Introduction
FloTorch Guardrails are comprehensive content filtering and safety mechanisms that protect your AI applications from malicious requests and inappropriate content. With FloTorch Guardrails, you can apply robust content filtering to any model without worrying about provider support or requiring code changes.
FloTorch provides multiple guardrail types out of the box and supports integration with provider-specific guardrails. You can also create your own custom guardrails tailored to your specific needs.
Supported Guardrail Types
Section titled “Supported Guardrail Types”Currently, FloTorch supports the following guardrail types:
- Keyword Filter: Block or filter content based on specific keywords or phrases
- Regex Filter: Use regular expressions to detect and filter patterns like SSNs, phone numbers, credit cards, etc.

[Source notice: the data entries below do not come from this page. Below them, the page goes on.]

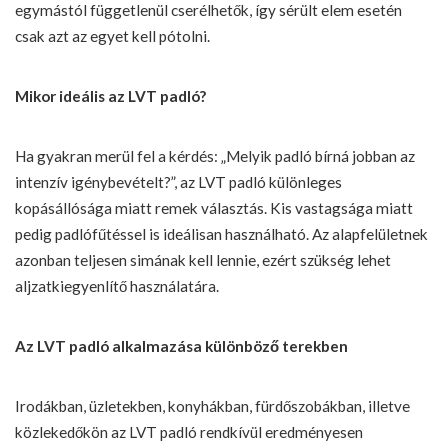
egymástól függetlenül cserélhetők, így sérült elem esetén
csak azt az egyet kell pótolni.
Mikor ideális az LVT padló?
Ha gyakran merül fel a kérdés: „Melyik padló bírná jobban az
intenzív igénybevételt?”, az LVT padló különleges
kopásállósága miatt remek választás. Kis vastagsága miatt
pedig padlófűtéssel is ideálisan használható. Az alapfelületnek
azonban teljesen simának kell lennie, ezért szükség lehet
aljzatkiegyenlítő használatára.
Az LVT padló alkalmazása különböző terekben
Irodákban, üzletekben, konyhákban, fürdőszobákban, illetve
közlekedőkön az LVT padló rendkívül eredményesen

- Bedrock Guardrails: Integration with AWS Bedrock’s native guardrail capabilities
Guardrail Actions
Section titled “Guardrail Actions”When a guardrail detects matching content, it can take one of the following actions:
- Block: Completely prevent the request/response from proceeding
- Redact: Remove or mask the sensitive content while allowing the rest to proceed
- Replace: Substitute the sensitive content with predefined replacement text (available for custom guardrails only)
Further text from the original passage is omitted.